Alqahtani Ali, Zahoor Mirza Mumtaz, Nasrullah Rimsha, Fareed Aqil, Cheema Ahmad Afzaal, Shahrose Abdullah, Irfan Muhammad, Alqhatani Abdulmajeed, Alsulami Abdulaziz A, Zaffar Maryam, Rahman Saifur
Department of Networks and Communications Engineering, College of Computer Science and Information Systems, Najran University, Najran 61441, Saudi Arabia.
Faculty of Computer Sciences, Ibadat International University, Islamabad 44000, Pakistan.
Life (Basel). 2022 Oct 26;12(11):1709. doi: 10.3390/life12111709.

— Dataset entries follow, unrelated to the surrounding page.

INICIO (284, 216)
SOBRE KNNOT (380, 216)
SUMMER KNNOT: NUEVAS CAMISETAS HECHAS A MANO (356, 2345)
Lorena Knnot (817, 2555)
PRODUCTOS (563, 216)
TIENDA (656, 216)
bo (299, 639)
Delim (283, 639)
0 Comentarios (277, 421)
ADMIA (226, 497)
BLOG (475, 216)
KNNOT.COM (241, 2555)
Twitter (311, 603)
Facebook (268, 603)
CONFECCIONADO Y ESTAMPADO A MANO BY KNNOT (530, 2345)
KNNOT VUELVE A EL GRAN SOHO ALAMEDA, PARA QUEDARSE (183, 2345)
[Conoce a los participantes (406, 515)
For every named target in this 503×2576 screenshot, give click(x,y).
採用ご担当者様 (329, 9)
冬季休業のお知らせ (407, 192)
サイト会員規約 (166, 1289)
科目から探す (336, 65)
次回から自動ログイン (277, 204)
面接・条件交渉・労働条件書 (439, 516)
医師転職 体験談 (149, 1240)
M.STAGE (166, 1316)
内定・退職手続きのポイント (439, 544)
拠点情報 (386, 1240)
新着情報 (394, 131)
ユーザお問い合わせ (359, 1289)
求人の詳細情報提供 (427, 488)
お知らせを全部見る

Early detection of abnormalities in chest X-rays is essential for COVID-19 diagnosis and analysis. It can be effective for controlling pandemic spread by contact tracing, as well as for effective treatment of COVID-19 infection. In the proposed work, we presented a deep hybrid learning-based framework for the detection of COVID-19 using chest X-ray images. We developed a novel computationally light and optimized deep Convolutional Neural Networks (CNNs) based framework for chest X-ray analysis. We proposed a new COV-Net to learn COVID-specific patterns from chest X-rays and employed several machine learning classifiers to enhance the discrimination power of the presented framework. Systematic exploitation of max-pooling operations facilitates the proposed COV-Net in learning the boundaries of infected patterns in chest X-rays and helps for multi-class classification of two diverse infection types along with normal images. The proposed framework has been evaluated on a publicly available benchmark dataset containing X-ray images of coronavirus-infected, pneumonia-infected, and normal patients. The empirical performance of the proposed method with developed COV-Net and support vector machine is compared with the state-of-the-art deep models which show that the proposed deep hybrid learning-based method achieves 96.69% recall, 96.72% precision, 96.73% accuracy, and 96.71% F-score. For multi-class classification and binary classification of COVID-19 and pneumonia, the proposed model achieved 99.21% recall, 99.22% precision, 99.21% F-score, and 99.23% accuracy.
早期检测胸部X光片中的异常对于新冠病毒病(COVID-19)的诊断和分析至关重要。它对于通过接触者追踪来控制疫情传播以及有效治疗COVID-19感染都具有成效。在本研究中,我们提出了一种基于深度混合学习的框架,用于使用胸部X光图像检测COVID-19。我们开发了一种新颖的、计算量小且经过优化的基于深度卷积神经网络(CNN)的框架用于胸部X光分析。我们提出了一种新的COV-Net,以从胸部X光片中学习COVID-19特有的模式,并采用了几种机器学习分类器来增强所提出框架的辨别能力。对最大池化操作的系统利用有助于所提出的COV-Net学习胸部X光片中感染模式的边界,并有助于对两种不同感染类型以及正常图像进行多类别分类。所提出的框架已在一个公开可用的基准数据集上进行了评估,该数据集包含冠状病毒感染、肺炎感染和正常患者的X光图像。将所提出方法与已开发的COV-Net和支持向量机的实证性能与当前最先进的深度模型进行了比较,结果表明所提出的基于深度混合学习的方法实现了96.69%的召回率、96.72%的精确率、96.73%的准确率和96.71%的F值。对于COVID-19和肺炎的多类别分类和二分类,所提出的模型实现了99.21%的召回率、99.22%的精确率、99.21%的F值和99.23%的准确率。